Even the U.S. Congress gets it. That mostly dysfunctional group of Republicans and Democrats who don’t even like to agree on what day it is sensed so much public, bipartisan aversion to excessive testing that it junked the main test-generator, the No Child Left Behind Act, late last year, repealing the federal requirement that school accountability ratings be tied to test scores. In its place, they enacted the Every Student Succeeds Act, which encourages states to design accountability and teacher evaluation systems that more accurately and fairly reflect what educators actually do in the classroom.
But Texas Education Commissioner Mike Morath still doesn’t get it.
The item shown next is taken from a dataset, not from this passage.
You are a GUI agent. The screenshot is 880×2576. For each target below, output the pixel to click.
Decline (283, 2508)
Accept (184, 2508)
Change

In one of his first major official acts, he approved a teacher evaluation system that would require school districts to base at least 20 percent of a teacher’s evaluation on so-called student growth measures, essentially the test scores that we waste too much time on now.
Texas teachers could be left trying to figure out an incomprehensible formula that allegedly compares their students’ test scores to the scores their students should be making, based on who knows how many factors that Einstein may or may not have been able to figure out.
TSTA opposes several features of Morath’s evaluation plan, and we told him so, to no avail. So, now TSTA is suing him, specifically because we believe his student-growth requirement exceeds the commissioner’s authority under state law.
If Morath doesn’t understand the growing professional and public opposition to excessive, high-stakes testing, then maybe the man who appointed him, Gov. Greg Abbott, doesn’t understand it either.
But the truth is this. Students are not faceless or mindless numbers to crunch into meaningless formulas. And teachers aren’t robots to be rated on what those formulas spit out.